TASK PROMPT:
Once you have checked each line below for the word "Calculate", give the number of lines that have it and nothing further.

INFORMATION PROVIDED:

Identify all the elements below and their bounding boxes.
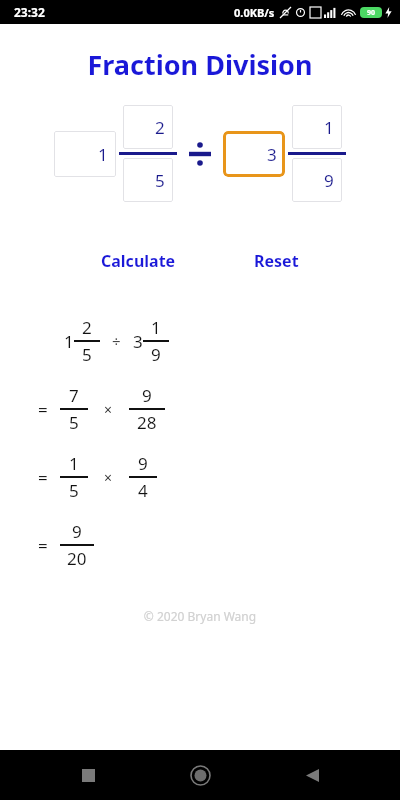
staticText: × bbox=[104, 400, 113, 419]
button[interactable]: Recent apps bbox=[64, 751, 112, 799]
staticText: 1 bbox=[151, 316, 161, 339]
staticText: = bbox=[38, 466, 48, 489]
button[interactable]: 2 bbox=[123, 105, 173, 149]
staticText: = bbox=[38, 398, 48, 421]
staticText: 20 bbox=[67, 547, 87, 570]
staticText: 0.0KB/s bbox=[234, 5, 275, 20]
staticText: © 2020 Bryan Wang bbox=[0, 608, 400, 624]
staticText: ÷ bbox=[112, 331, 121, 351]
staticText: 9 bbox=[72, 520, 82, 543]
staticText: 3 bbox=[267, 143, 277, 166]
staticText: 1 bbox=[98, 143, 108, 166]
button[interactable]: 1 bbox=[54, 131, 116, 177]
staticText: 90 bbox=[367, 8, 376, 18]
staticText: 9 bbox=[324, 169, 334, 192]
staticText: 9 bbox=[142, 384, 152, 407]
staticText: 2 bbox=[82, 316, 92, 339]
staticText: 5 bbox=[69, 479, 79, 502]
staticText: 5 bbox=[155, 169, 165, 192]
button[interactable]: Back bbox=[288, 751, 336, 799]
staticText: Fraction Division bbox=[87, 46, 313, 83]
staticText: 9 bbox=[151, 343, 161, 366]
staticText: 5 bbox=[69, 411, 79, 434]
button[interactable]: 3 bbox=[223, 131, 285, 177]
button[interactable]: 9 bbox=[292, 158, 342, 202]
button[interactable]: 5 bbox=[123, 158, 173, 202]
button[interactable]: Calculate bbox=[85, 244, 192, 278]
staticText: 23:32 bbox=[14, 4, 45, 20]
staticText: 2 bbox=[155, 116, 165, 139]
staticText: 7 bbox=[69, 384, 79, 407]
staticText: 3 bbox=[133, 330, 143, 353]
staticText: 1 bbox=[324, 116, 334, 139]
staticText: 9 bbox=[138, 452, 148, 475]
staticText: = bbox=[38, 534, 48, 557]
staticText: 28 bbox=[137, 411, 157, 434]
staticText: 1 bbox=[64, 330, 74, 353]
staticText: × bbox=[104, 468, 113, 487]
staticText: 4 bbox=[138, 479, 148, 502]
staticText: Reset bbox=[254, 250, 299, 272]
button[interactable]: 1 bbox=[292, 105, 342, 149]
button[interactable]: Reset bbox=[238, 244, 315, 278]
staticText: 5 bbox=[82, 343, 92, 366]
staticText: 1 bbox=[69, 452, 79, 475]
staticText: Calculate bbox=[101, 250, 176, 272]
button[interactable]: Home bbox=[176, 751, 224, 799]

ANSWER SPACE:
2